# Slightly torn on giving Lyme shot...



## llombardo (Dec 11, 2011)

When I move there is definitely going to be ticks around. I'm not that far from a prairie path and there are lots of trees/bushes and wildlife everywhere. I haven't given a lyme shot to my dogs in many many years. I have 3 out of 4 black or mostly black dogs, finding ticks might be hard. Is there more then one strain of lyme disease or does the shot cover it all? What do you guys recommend? I need the pros and cons. I am not big on giving extra shots if not needed.


----------



## Lucy Dog (Aug 10, 2008)

I gave my dog a lyme shot once. I think about 4 or 5 months later, he got lyme disease. Never gave another dog a lyme shot again.


----------



## Jax08 (Feb 13, 2009)

I gave Jax the Nobivac Lyme last year and she's just fine. I'll do it again this year. The vet that gave it to her, gave it to himself and his son. I'm not sure if that is crazy or confident. Just make sure it is NOT the Fort Dodge Lyme vaccine.


----------



## llombardo (Dec 11, 2011)

Lucy Dog said:


> I gave my dog a lyme shot once. I think about 4 or 5 months later, he got lyme disease. Never gave another dog a lyme shot again.

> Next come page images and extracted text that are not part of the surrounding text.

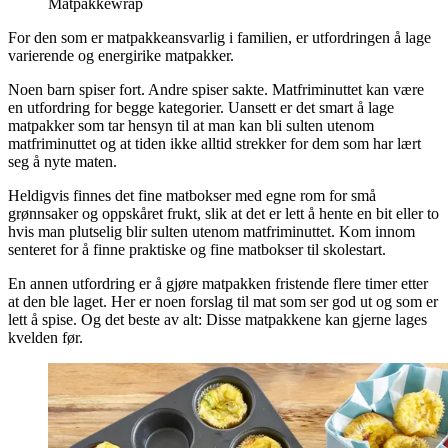
Matpakkewrap
For den som er matpakkeansvarlig i familien, er utfordringen å lage
varierende og energirike matpakker.
Noen barn spiser fort. Andre spiser sakte. Matfriminuttet kan være
en utfordring for begge kategorier. Uansett er det smart å lage
matpakker som tar hensyn til at man kan bli sulten utenom
matfriminuttet og at tiden ikke alltid strekker for dem som har lært
seg å nyte maten.
Heldigvis finnes det fine matbokser med egne rom for små
grønnsaker og oppskåret frukt, slik at det er lett å hente en bit eller to
hvis man plutselig blir sulten utenom matfriminuttet. Kom innom
senteret for å finne praktiske og fine matbokser til skolestart.
En annen utfordring er å gjøre matpakken fristende flere timer etter
at den ble laget. Her er noen forslag til mat som ser god ut og som er
lett å spise. Og det beste av alt: Disse matpakkene kan gjerne lages
kvelden før.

Is there different strains of it?


----------



## Lucy Dog (Aug 10, 2008)

llombardo said:


> Is there different strains of it?


I really don't have a clue. This was like 10 years ago. It's been a while since I've even looked into the shot. 

Dr. Dodds does not recommend it.

Vaccination Schedule Recommendations For Dogs

Dr. Schultz doesn't really recommend it either.

drjeandoddspethealthresource.tumblr.com/post/51149516592/schultz-lyme-vaccine-dog


----------



## Jax08 (Feb 13, 2009)

I contacted Dr. Dodds prior to giving a vaccine to jax. Her response was 

Dear Michelle: IF you need to vaccinate for Lyme, this one is the safest, in my opinion. BUT, you still need two doses initially , given 3 wewks apart, and boosters annually. Neither Lepto nor Lyme vaccines produce long-lived immunity. Best Jean

Basically...does your dog really need a Lyme vaccine? Are you in an endemic area? I would look at the number of cases you have in your area. Our vet had a sign up last year of the percentage of positives they had. It was around 50%. My BIL almost died from it.


----------



## Fade2Black (Apr 30, 2012)

I wouldn't do it if possible. I work outside and years ago we could get a Lyme shot paid for by my employer. Pretty sure I never got one but a co worker did. It put him in the hospital. He also got arthritis from it. I don't know how many got arthritis. But enough did and sued so the vaccine isn't available for humans any more (or readily available).....

I never liked the thought of using those advantix type products (although I had to use them at times). They would never let something like that be used on a human. So when my Kaos was a puppy I let a former vet talk me into giving it to him (the Lyme) because he said it was safer of the two (even though I knew what happened). I still cant help but wonder if the severe arthritis Kaos had in both hips then later in an elbow wasn't at least in part from the vaccine....

My current almost 6 month old puppy Havoc's breeder Tracy Bullinger recommends avoid it at all costs.....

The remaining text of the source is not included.